Ernst Heinrich Ehlers (11 November 1835 – 31 December 1925) was a German zoologist born in Lüneburg.

He studied medicine and natural sciences at the University of Göttingen, earning his doctorate in 1861. Here he was influenced by Rudolf Wagner (1805–1864) and Wilhelm Moritz Keferstein (1833–1870). In 1869 he became a full professor of zoology, comparative anatomy and veterinary medicine at the University of Erlangen. From 1874 to 1919, he was a professor of zoology and comparative anatomy in Göttingen. In 1890 he was one of the founders of the Deutschen Zoologischen Gesellschaft (German Zoological Society).

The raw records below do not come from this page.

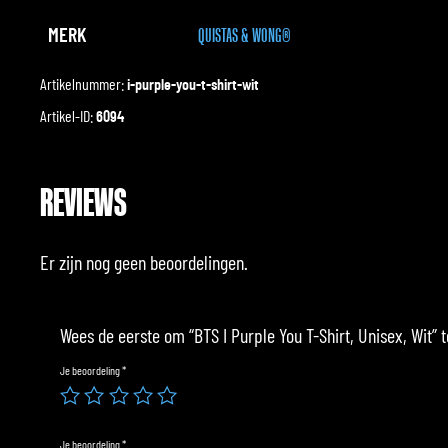
MERK
QUISTAS & WONG®
Artikelnummer:
i-purple-you-t-shirt-wit
Artikel-ID:
6094
REVIEWS
Er zijn nog geen beoordelingen.
Wees de eerste om “BTS I Purple You T-Shirt, Unisex, Wit” 
Je beoordeling
*
Je beoordeling
*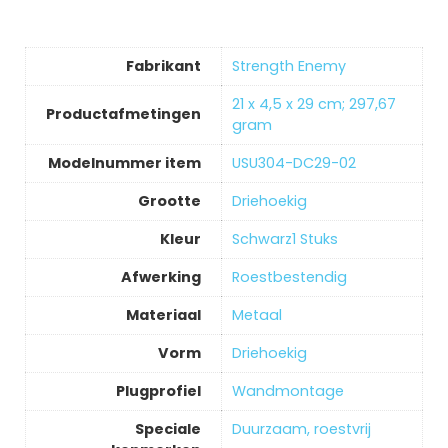
Fabrikant
‎Strength Enemy
‎21 x 4,5 x 29 cm; 297,67
Productafmetingen
gram
Modelnummer item
‎USU304-DC29-02
Grootte
‎Driehoekig
Kleur
‎Schwarz1 Stuks
Afwerking
‎Roestbestendig
Materiaal
‎Metaal
Vorm
‎Driehoekig
Plugprofiel
‎Wandmontage
Speciale
‎Duurzaam, roestvrij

He was a leading authority on polychaetes, and is credited with describing many invertebrate species new to science. The polychaete genus Ehlersia (de Quatrefages, 1866) from the family Syllidae is named after him.

== Selected writings ==
- Die Borstenwürmer (Annelida Chaetopoda) nach systematischen und anatomischen Untersuchungen dargestellt, (1864-68) – Bristle worms (Annelida Chaetopoda) according to systematic and anatomical studies.
- Polychaeten, 1897 – Polychaetes.
- Polychaeten Hamburger Magelhaensische Sammelreise, 1897 – Polychaetes from the Hamburg Magellanic collection mission.
- Die Polychaeten des Magellanischen und Chilenischen Strandes, 1901 – Polychaetes of the Magellanic and Chilean shores.
- Neuseelandische Anneliden, 1904 – New Zealand annelids.
- Polychaeten von Java und Amboina. Ein beitrag zur kenntnis der malaiischen strandfauna, 1920 – Polychaetes of Java and Amboina.